Task details
In the entries below, count every line with the string "rooli". State the count and nothing else.

Stored data
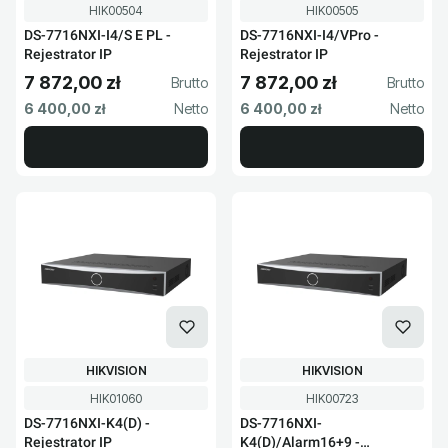
Kod produktu
Kod produktu
HIK00504
HIK00505
DS-7716NXI-I4/S E PL -
DS-7716NXI-I4/VPro -
Rejestrator IP
Rejestrator IP
7 872,00 zł
7 872,00 zł
Cena brutto
Cena brutto
Cena netto
Cena netto
6 400,00 zł
6 400,00 zł
PRODUCENT
PRODUCENT
HIKVISION
HIKVISION
Kod produktu
Kod produktu
HIK01060
HIK00723
DS-7716NXI-K4(D) -
DS-7716NXI-
Rejestrator IP
K4(D)/Alarm16+9 -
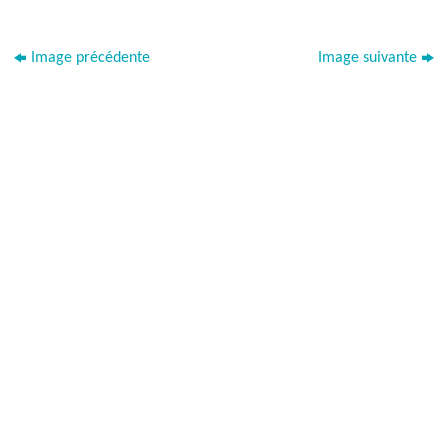
Image précédente
Image suivante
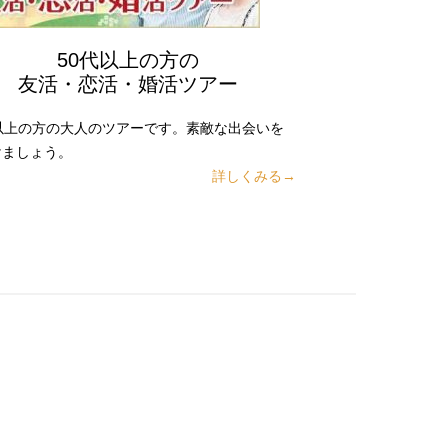
50代以上の方の
友活・恋活・婚活ツアー
代以上の方の大人のツアーです。素敵な出会いを
けましょう。
詳しくみる→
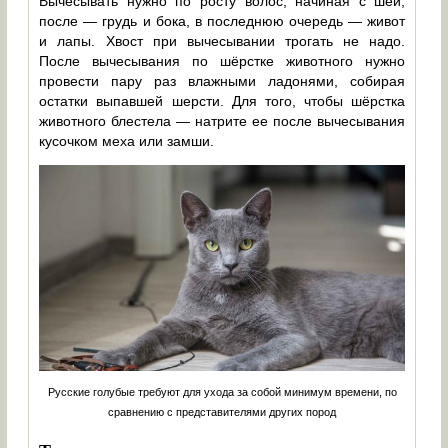
Вычесывать нужно по росту волос, начиная с шеи,
после — грудь и бока, в последнюю очередь — живот
и лапы. Хвост при вычесывании трогать не надо.
После вычесывания по шёрстке животного нужно
провести пару раз влажными ладонями, собирая
остатки выпавшей шерсти. Для того, чтобы шёрстка
животного блестела — натрите ее после вычесывания
кусочком меха или замши.
Русские голубые требуют для ухода за собой минимум времени, по
сравнению с представителями других пород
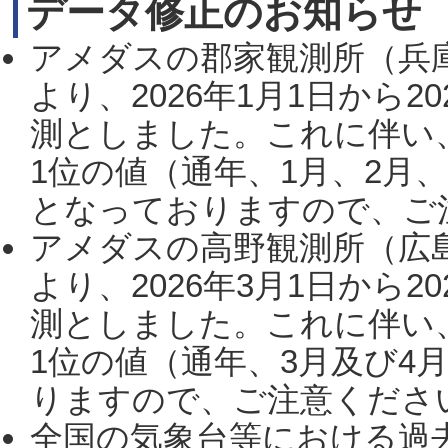
データ修正のお知らせ
アメダスの郡家観測所（兵
より、2026年1月1日から2
測としました。これに伴い
1位の値（通年、1月、2月
となっておりますので、ご注
アメダスの高野観測所（広
より、2026年3月1日から2
測としました。これに伴い
1位の値（通年、3月及び4
りますので、ご注意ください。
全国の気象台等における過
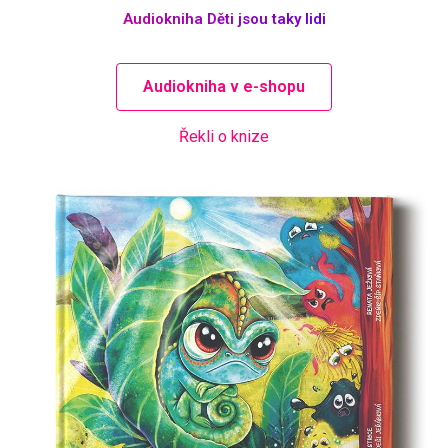
Audiokniha Děti jsou taky lidi
Audiokniha v e-shopu
Řekli o knize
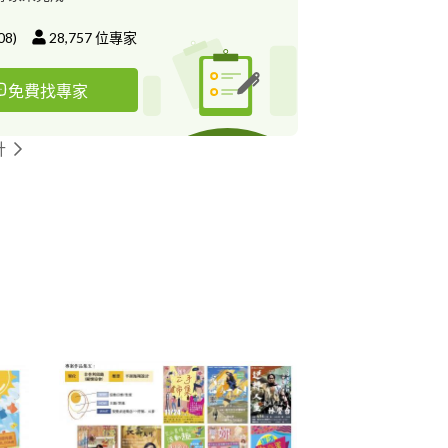
08
)
28,757
位專家
免費找專家
計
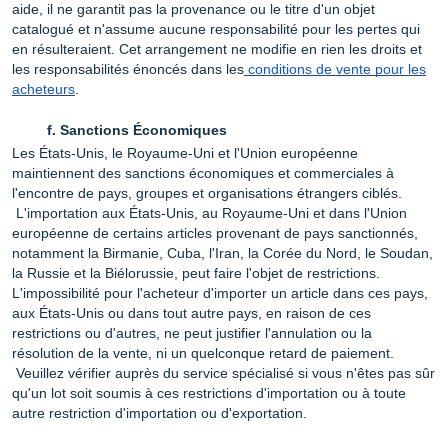
aide, il ne garantit pas la provenance ou le titre d'un objet
catalogué et n'assume aucune responsabilité pour les pertes qui
en résulteraient. Cet arrangement ne modifie en rien les droits et
les responsabilités énoncés dans les
conditions de vente pour les
acheteurs
.
Sanctions Économiques
Les États-Unis, le Royaume-Uni et l'Union européenne
maintiennent des sanctions économiques et commerciales à
l'encontre de pays, groupes et organisations étrangers ciblés.
L'importation aux États-Unis, au Royaume-Uni et dans l'Union
européenne de certains articles provenant de pays sanctionnés,
notamment la Birmanie, Cuba, l'Iran, la Corée du Nord, le Soudan,
la Russie et la Biélorussie, peut faire l'objet de restrictions.
L'impossibilité pour l'acheteur d'importer un article dans ces pays,
aux États-Unis ou dans tout autre pays, en raison de ces
restrictions ou d'autres, ne peut justifier l'annulation ou la
résolution de la vente, ni un quelconque retard de paiement.
Veuillez vérifier auprès du service spécialisé si vous n'êtes pas sûr
qu'un lot soit soumis à ces restrictions d'importation ou à toute
autre restriction d'importation ou d'exportation.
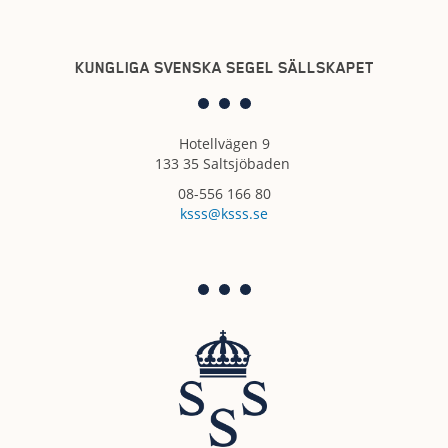
KUNGLIGA SVENSKA SEGEL SÄLLSKAPET
Hotellvägen 9
133 35 Saltsjöbaden
08-556 166 80
ksss@ksss.se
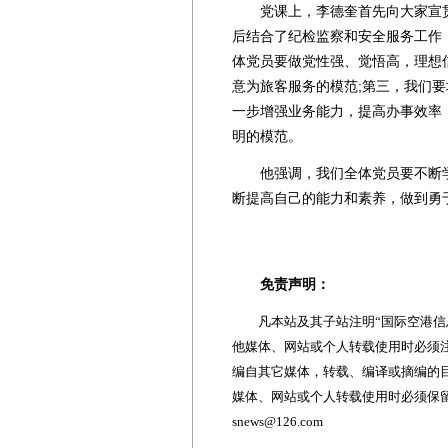
党课上，李德奎首先向大家宣贯
后结合了纪检监察和安全服务工作
体党员要做党性强、觉悟高，理想
意为旅客服务的模范;第三，我们
一步增强业务能力，提高办事效率
明的模范。
他强调，我们全体党员要不断学
断提高自己的能力和素养，做到勇
免责声明：
凡本站及其子站注明“国际空港信息
他媒体、网站或个人转载使用时必须注
编自其它媒体，转载、编译或摘编的
媒体、网站或个人转载使用时必须保留本
snews@126.com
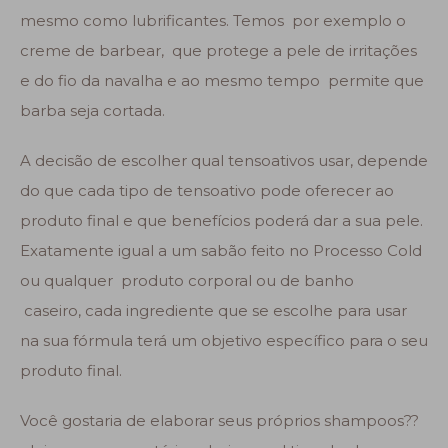
mesmo como lubrificantes. Temos por exemplo o
creme de barbear, que protege a pele de irritações
e do fio da navalha e ao mesmo tempo permite que
barba seja cortada.
A decisão de escolher qual tensoativos usar, depende
do que cada tipo de tensoativo pode oferecer ao
produto final e que benefícios poderá dar a sua pele.
Exatamente igual a um sabão feito no Processo Cold
ou qualquer produto corporal ou de banho
caseiro, cada ingrediente que se escolhe para usar
na sua fórmula terá um objetivo específico para o seu
produto final.
Você gostaria de elaborar seus próprios shampoos??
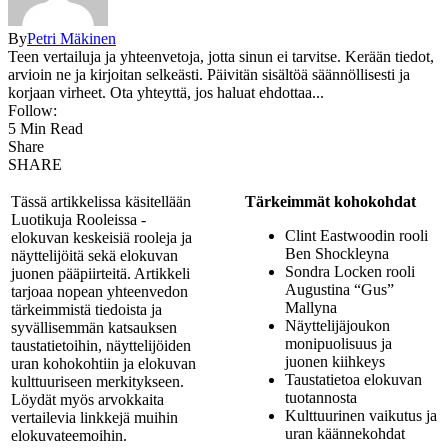
By
Petri Mäkinen
Teen vertailuja ja yhteenvetoja, jotta sinun ei tarvitse. Kerään tiedot,
arvioin ne ja kirjoitan selkeästi. Päivitän sisältöä säännöllisesti ja
korjaan virheet. Ota yhteyttä, jos haluat ehdottaa...
Follow:
5 Min Read
Share
SHARE
Tässä artikkelissa käsitellään
Tärkeimmät kohokohdat
Luotikuja Rooleissa -
Clint Eastwoodin rooli
elokuvan keskeisiä rooleja ja
Ben Shockleyna
näyttelijöitä sekä elokuvan
Sondra Locken rooli
juonen pääpiirteitä. Artikkeli
Augustina “Gus”
tarjoaa nopean yhteenvedon
Mallyna
tärkeimmistä tiedoista ja
Näyttelijäjoukon
syvällisemmän katsauksen
monipuolisuus ja
taustatietoihin, näyttelijöiden
juonen kiihkeys
uran kohokohtiin ja elokuvan
Taustatietoa elokuvan
kulttuuriseen merkitykseen.
tuotannosta
Löydät myös arvokkaita
Kulttuurinen vaikutus ja
vertailevia linkkejä muihin
uran käännekohdat
elokuvateemoihin.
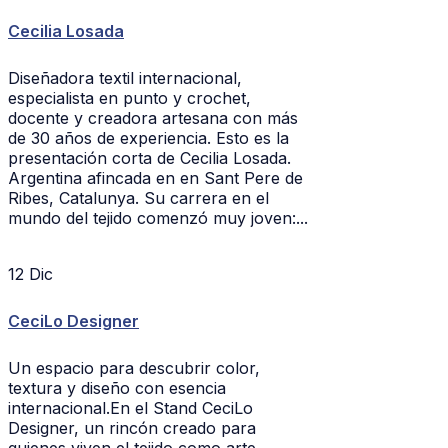
Cecilia Losada
Diseñadora textil internacional,
especialista en punto y crochet,
docente y creadora artesana con más
de 30 años de experiencia. Esto es la
presentación corta de Cecilia Losada.
Argentina afincada en en Sant Pere de
Ribes, Catalunya. Su carrera en el
mundo del tejido comenzó muy joven:...
12
Dic
CeciLo Designer
Un espacio para descubrir color,
textura y diseño con esencia
internacional.En el Stand CeciLo
Designer, un rincón creado para
quienes viven el tejido como arte,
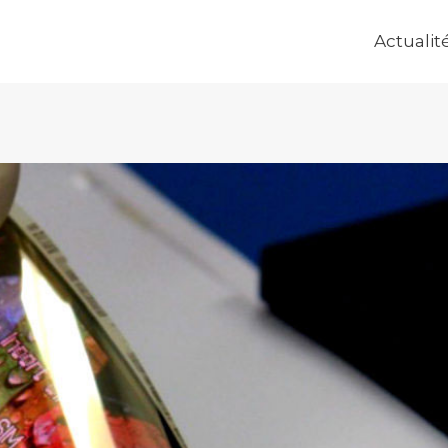
Actualit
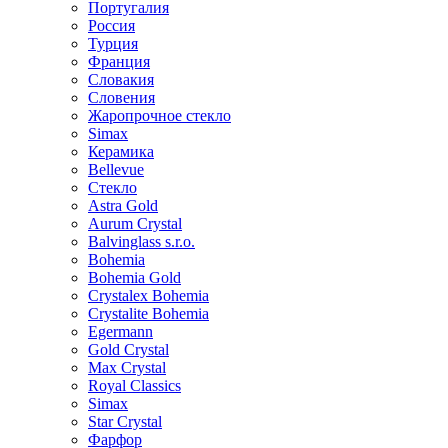
Португалия
Россия
Турция
Франция
Словакия
Словения
Жаропрочное стекло
Simax
Керамика
Bellevue
Стекло
Astra Gold
Aurum Crystal
Balvinglass s.r.o.
Bohemia
Bohemia Gold
Crystalex Bohemia
Crystalite Bohemia
Egermann
Gold Crystal
Max Crystal
Royal Classics
Simax
Star Crystal
Фарфор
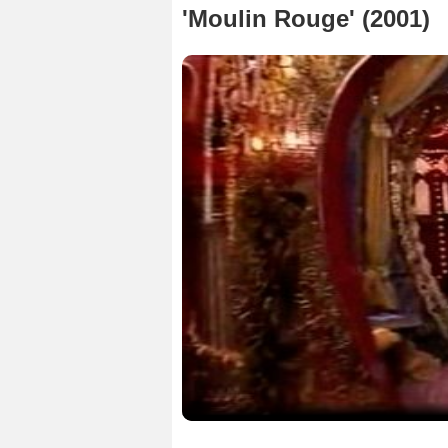
'Moulin Rouge' (2001)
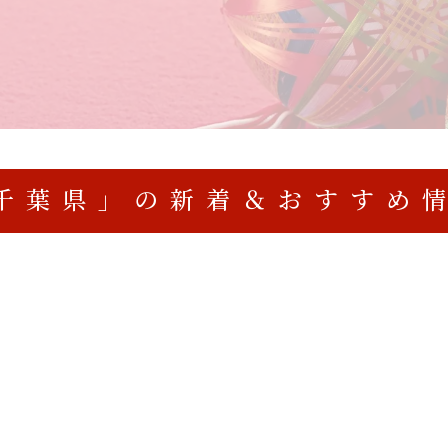
千葉県」の新着＆おすすめ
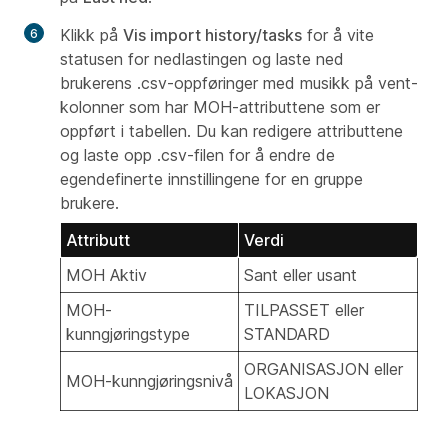
Klikk på
Vis import history/tasks
for å vite
statusen for nedlastingen og laste ned
brukerens .csv-oppføringer med musikk på vent-
kolonner som har MOH-attributtene som er
oppført i tabellen. Du kan redigere attributtene
og laste opp .csv-filen for å endre de
egendefinerte innstillingene for en gruppe
brukere.
Attributt
Verdi
MOH Aktiv
Sant eller usant
MOH-
TILPASSET eller
kunngjøringstype
STANDARD
ORGANISASJON eller
MOH-kunngjøringsnivå
LOKASJON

Solved exercise
2